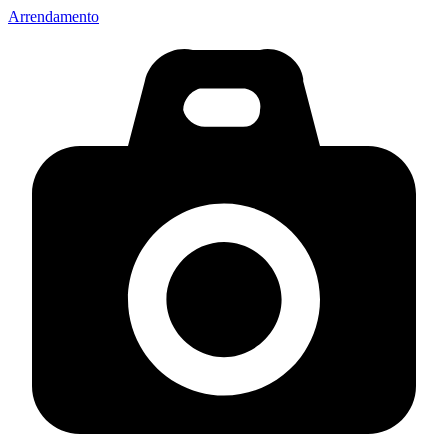
Arrendamento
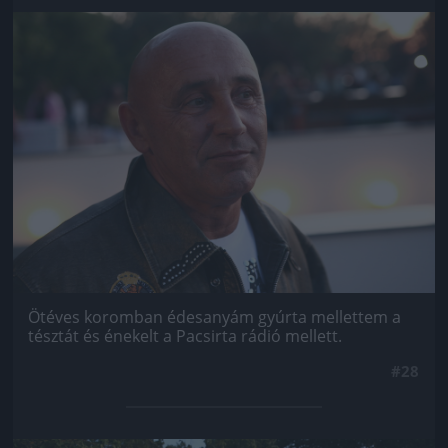
Jön még kép!
Ötéves koromban édesanyám gyúrta mellettem a
tésztát és énekelt a Pacsirta rádió mellett.
#28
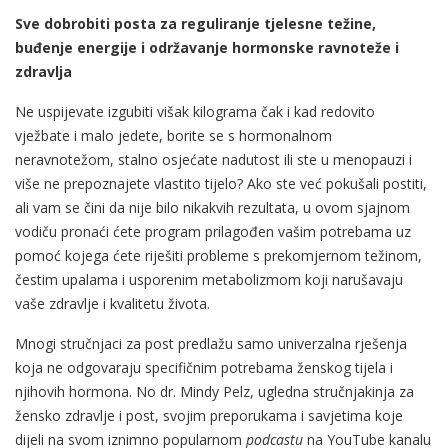
Sve dobrobiti posta za reguliranje tjelesne težine,
buđenje energije i održavanje hormonske ravnoteže i
zdravlja
Ne uspijevate izgubiti višak kilograma čak i kad redovito
vježbate i malo jedete, borite se s hormonalnom
neravnotežom, stalno osjećate nadutost ili ste u menopauzi i
više ne prepoznajete vlastito tijelo? Ako ste već pokušali postiti,
ali vam se čini da nije bilo nikakvih rezultata, u ovom sjajnom
vodiču pronaći ćete program prilagođen vašim potrebama uz
pomoć kojega ćete riješiti probleme s prekomjernom težinom,
čestim upalama i usporenim metabolizmom koji narušavaju
vaše zdravlje i kvalitetu života.
Mnogi stručnjaci za post predlažu samo univerzalna rješenja
koja ne odgovaraju specifičnim potrebama ženskog tijela i
njihovih hormona. No dr. Mindy Pelz, ugledna stručnjakinja za
žensko zdravlje i post, svojim preporukama i savjetima koje
dijeli na svom iznimno popularnom
podcastu
na YouTube kanalu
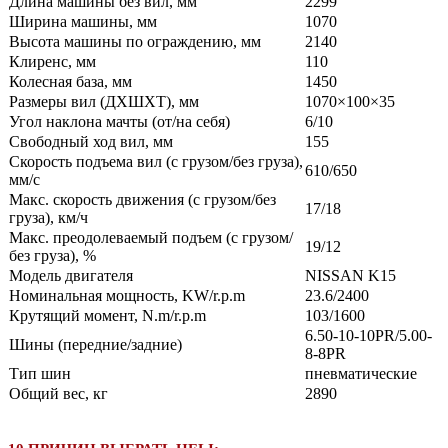
Длина машины без вил, мм
2299
Ширина машины, мм
1070
Высота машины по ограждению, мм
2140
Клиренс, мм
110
Колесная база, мм
1450
Размеры вил (ДXШXТ), мм
1070×100×35
Угол наклона мачты (от/на себя)
6/10
Свободный ход вил, мм
155
Скорость подъема вил (с грузом/без груза),
610/650
мм/с
Макс. скорость движения (с грузом/без
17/18
груза), км/ч
Макс. преодолеваемый подъем (с грузом/
19/12
без груза), %
Модель двигателя
NISSAN K15
Номинальная мощность, KW/r.p.m
23.6/2400
Крутящий момент, N.m/r.p.m
103/1600
6.50-10-10PR/5.00-
Шины (передние/задние)
8-8PR
Тип шин
пневматические
Общий вес, кг
2890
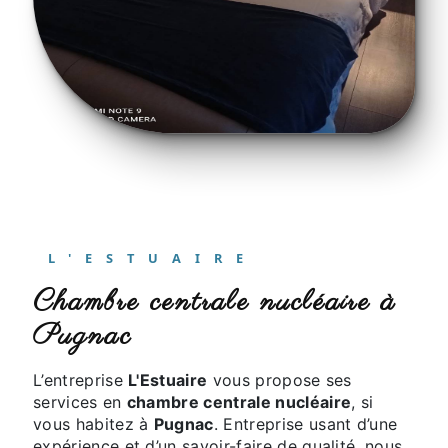
L'ESTUAIRE
chambre centrale nucléaire à
Pugnac
L’entreprise
L'Estuaire
vous propose ses
services en
chambre centrale nucléaire
, si
vous habitez à
Pugnac
. Entreprise usant d’une
expérience et d’un savoir-faire de qualité, nous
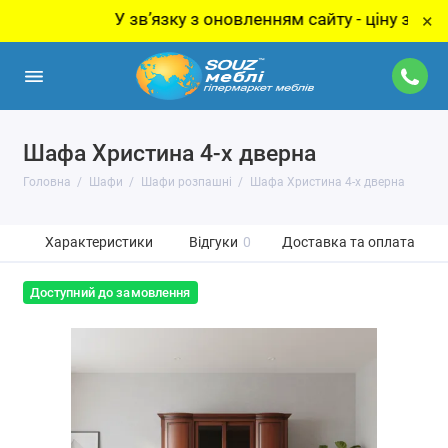
У звʼязку з оновленням сайту - ціну за товар ут
×
Шафа Христина 4-х дверна
Головна
Шафи
Шафи розпашні
Шафа Христина 4-х дверна
Характеристики
Відгуки
0
Доставка та оплата
Доступний до замовлення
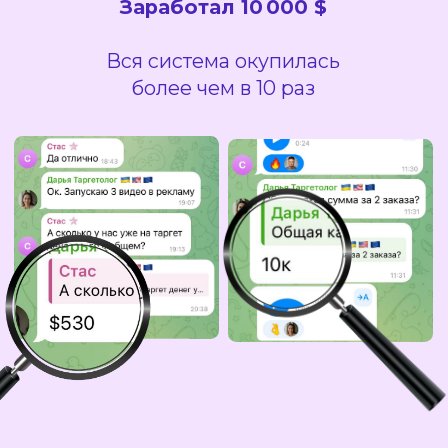
НАША ЭКСПЕРТИЗА
💶
Ниша:
Финансовый консалтинг /
Страхование
МАКСИМ КОТОФАНА
смотреть кейс
👤
Ниша:
Экспертный блог / Личный
бренд
ЕВГЕНИЙ ЕФИМОВ
смотреть кейс
💅
Ниша:
Бьюти / Салон красоты
(Дубай)
МИЛАНА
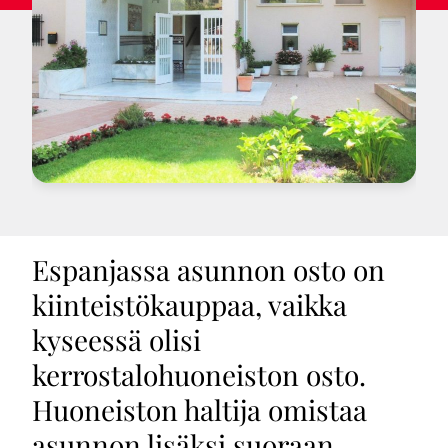
Espanjassa asunnon osto on
kiinteistökauppaa, vaikka
kyseessä olisi
kerrostalohuoneiston osto.
Huoneiston haltija omistaa
asunnon lisäksi suoraan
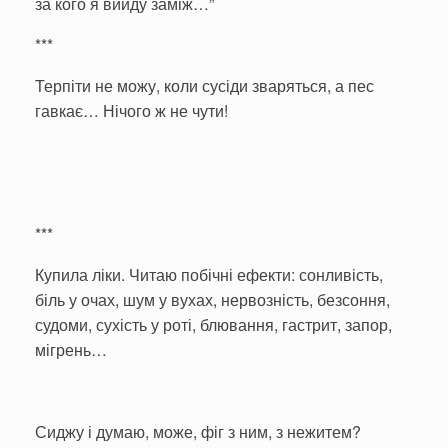
за кого я вийду заміж…”
***
Терпіти не можу, коли сусіди зваряться, а пес
гавкає… Нічого ж не чути!
***
Купила ліки. Читаю побічні ефекти: сонливість,
біль у очах, шум у вухах, нервозність, безсоння,
судоми, сухість у роті, блювання, гастрит, запор,
мігрень…
Сиджу і думаю, може, фіг з ним, з нежитем?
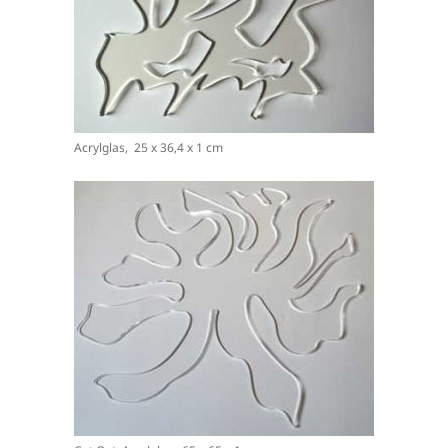
Acrylglas, 25 x 36,4 x 1 cm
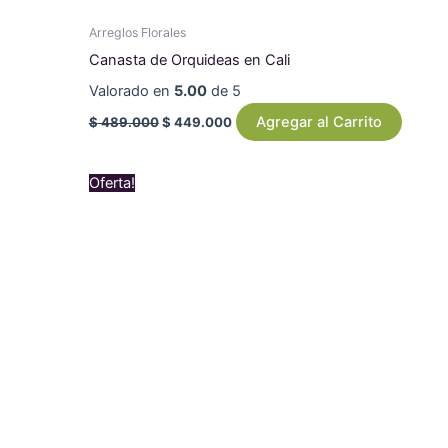
Arreglos Florales
Canasta de Orquideas en Cali
Valorado en
5.00
de 5
Agregar al Carrito
$
489.000
$
449.000
Original
Current
Oferta!
price
price
was:
is:
$ 139.000.
$ 129.000.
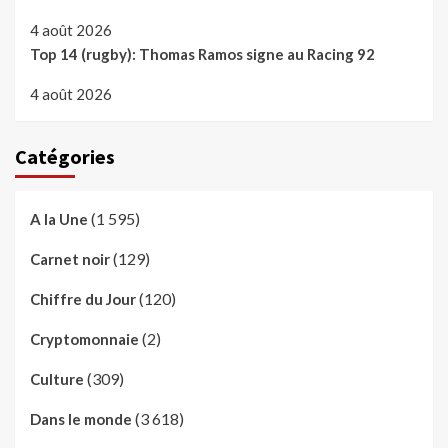
4 août 2026
Top 14 (rugby): Thomas Ramos signe au Racing 92
4 août 2026
Catégories
(1 595)
A la Une
(129)
Carnet noir
(120)
Chiffre du Jour
(2)
Cryptomonnaie
(309)
Culture
(3 618)
Dans le monde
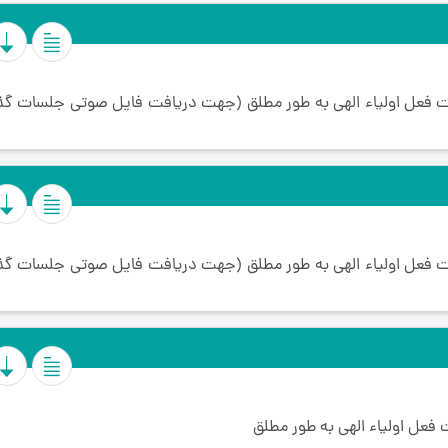
یت فعل اولیاء الهی به طور مطلق (جهت دریافت فایل صوتی جلسات گ
یت فعل اولیاء الهی به طور مطلق (جهت دریافت فایل صوتی جلسات گ
فعل اولیاء الهی به طور مطلق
•••••
Action item — Take the line that contains "kiinteistökauppaa, vaikka" and all lines after it to the end of the material above, and copy them verbatim without any images.

Response area —
kiinteistökauppaa, vaikka
kyseessä olisi
kerrostalohuoneiston osto.
Huoneiston haltija omistaa
asunnon lisäksi suoraan
за кого я вийду заміж…”
***
Терпіти не можу, коли сусіди зваряться, а пес
гавкає… Нічого ж не чути!
***
Купила ліки. Читаю побічні ефекти: сонливість,
біль у очах, шум у вухах, нервозність, безсоння,
судоми, сухість у роті, блювання, гастрит, запор,
мігрень…
Сиджу і думаю, може, фіг з ним, з нежитем?
Acrylglas, 25 x 36,4 x 1 cm
Arreglos Florales
Canasta de Orquideas en Cali
Valorado en
5.00
de 5
Agregar al Carrito
$
489.000
$
449.000
Original
Current
Oferta!
price
price
was:
is:
$ 139.000.
$ 129.000.
4 août 2026
Top 14 (rugby): Thomas Ramos signe au Racing 92
4 août 2026
Catégories
(1 595)
A la Une
(129)
Carnet noir
(120)
Chiffre du Jour
(2)
Cryptomonnaie
(309)
Culture
(3 618)
Dans le monde
یت فعل اولیاء الهی به طور مطلق (جهت دریافت فایل صوتی جلسات گ
یت فعل اولیاء الهی به طور مطلق (جهت دریافت فایل صوتی جلسات گ
فعل اولیاء الهی به طور مطلق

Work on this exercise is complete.